> Action item
Set the data down again, exactly as it reads, but without the pictures.

[Dataset entries]
++++++
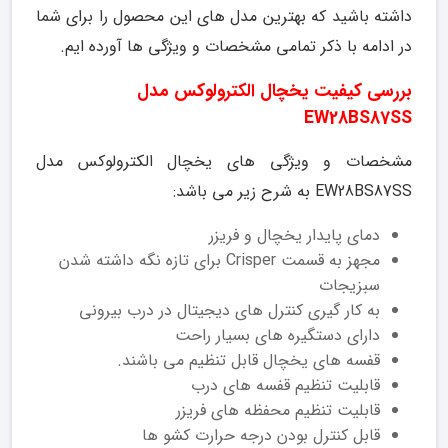
داشته باشید که بهترین مدل های این محصول را برای شما
در ادامه با ذکر تمامی مشخصات و ویژگی ها آورده ایم.
بررسی کیفیت یخچال الکترولوکس مدل
EW28BS87SS
مشخصات و ویژگی های یخچال الکترولوکس مدل
EW28BS87SS به شرح زیر می باشد:
دمای پایدار یخچال و فریزر
مجهز به قسمت Crisper برای تازه نگه داشته شدن
سبزیجات
به کار گیری کنترل های دیجیتال در درب بیرونی
دارای دستگیره های بسیار راحت
قفسه های یخچال قابل تنظیم می باشند.
قابلیت تنظیم قفسه های درب
قابلیت تنظیم محفظه های فریزر
قابل کنترل بودن درجه حرارت کشو ها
++++++
> Solution to this problem
داشته باشید که بهترین مدل های این محصول را برای شما
در ادامه با ذکر تمامی مشخصات و ویژگی ها آورده ایم.
بررسی کیفیت یخچال الکترولوکس مدل
EW28BS87SS
مشخصات و ویژگی های یخچال الکترولوکس مدل
EW28BS87SS به شرح زیر می باشد:
دمای پایدار یخچال و فریزر
مجهز به قسمت Crisper برای تازه نگه داشته شدن
سبزیجات
به کار گیری کنترل های دیجیتال در درب بیرونی
دارای دستگیره های بسیار راحت
قفسه های یخچال قابل تنظیم می باشند.
قابلیت تنظیم قفسه های درب
قابلیت تنظیم محفظه های فریزر
قابل کنترل بودن درجه حرارت کشو ها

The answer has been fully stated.